■ **Data provided**
________________________________________

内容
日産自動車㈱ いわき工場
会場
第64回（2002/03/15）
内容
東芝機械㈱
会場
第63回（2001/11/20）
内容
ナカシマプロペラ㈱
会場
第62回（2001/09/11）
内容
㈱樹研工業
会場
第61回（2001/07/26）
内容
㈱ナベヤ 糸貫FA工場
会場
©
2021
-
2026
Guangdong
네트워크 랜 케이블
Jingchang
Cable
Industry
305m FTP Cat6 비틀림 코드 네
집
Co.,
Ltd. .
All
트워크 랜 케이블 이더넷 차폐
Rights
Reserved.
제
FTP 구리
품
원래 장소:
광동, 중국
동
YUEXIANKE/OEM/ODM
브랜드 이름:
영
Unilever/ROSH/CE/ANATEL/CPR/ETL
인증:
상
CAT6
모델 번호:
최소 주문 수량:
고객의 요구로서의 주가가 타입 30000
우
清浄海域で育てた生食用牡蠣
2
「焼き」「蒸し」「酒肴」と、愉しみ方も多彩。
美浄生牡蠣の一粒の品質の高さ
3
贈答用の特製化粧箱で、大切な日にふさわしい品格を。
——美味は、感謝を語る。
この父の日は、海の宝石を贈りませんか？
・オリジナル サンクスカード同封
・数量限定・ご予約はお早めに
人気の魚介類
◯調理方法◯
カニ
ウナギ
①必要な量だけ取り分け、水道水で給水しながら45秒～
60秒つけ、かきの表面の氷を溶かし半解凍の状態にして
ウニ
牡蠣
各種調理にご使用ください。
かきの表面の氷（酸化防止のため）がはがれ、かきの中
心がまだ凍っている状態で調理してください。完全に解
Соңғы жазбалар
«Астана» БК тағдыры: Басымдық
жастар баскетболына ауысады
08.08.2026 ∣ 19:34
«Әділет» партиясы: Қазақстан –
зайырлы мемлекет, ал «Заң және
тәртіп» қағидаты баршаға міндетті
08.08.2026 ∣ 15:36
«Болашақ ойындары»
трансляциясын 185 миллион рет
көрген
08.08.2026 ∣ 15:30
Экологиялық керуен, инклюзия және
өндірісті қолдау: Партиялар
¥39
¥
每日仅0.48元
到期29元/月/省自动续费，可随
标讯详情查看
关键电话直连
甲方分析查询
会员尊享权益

________________________________________

Among the lines above, repeat exactly those from the line with "YUEXIANKE/OEM/ODM" to the line with "БК тағдыры: Басымдық", counting both ends.

YUEXIANKE/OEM/ODM
브랜드 이름:
영
Unilever/ROSH/CE/ANATEL/CPR/ETL
인증:
상
CAT6
모델 번호:
최소 주문 수량:
고객의 요구로서의 주가가 타입 30000
우
清浄海域で育てた生食用牡蠣
2
「焼き」「蒸し」「酒肴」と、愉しみ方も多彩。
美浄生牡蠣の一粒の品質の高さ
3
贈答用の特製化粧箱で、大切な日にふさわしい品格を。
——美味は、感謝を語る。
この父の日は、海の宝石を贈りませんか？
・オリジナル サンクスカード同封
・数量限定・ご予約はお早めに
人気の魚介類
◯調理方法◯
カニ
ウナギ
①必要な量だけ取り分け、水道水で給水しながら45秒～
60秒つけ、かきの表面の氷を溶かし半解凍の状態にして
ウニ
牡蠣
各種調理にご使用ください。
かきの表面の氷（酸化防止のため）がはがれ、かきの中
心がまだ凍っている状態で調理してください。完全に解
Соңғы жазбалар
«Астана» БК тағдыры: Басымдық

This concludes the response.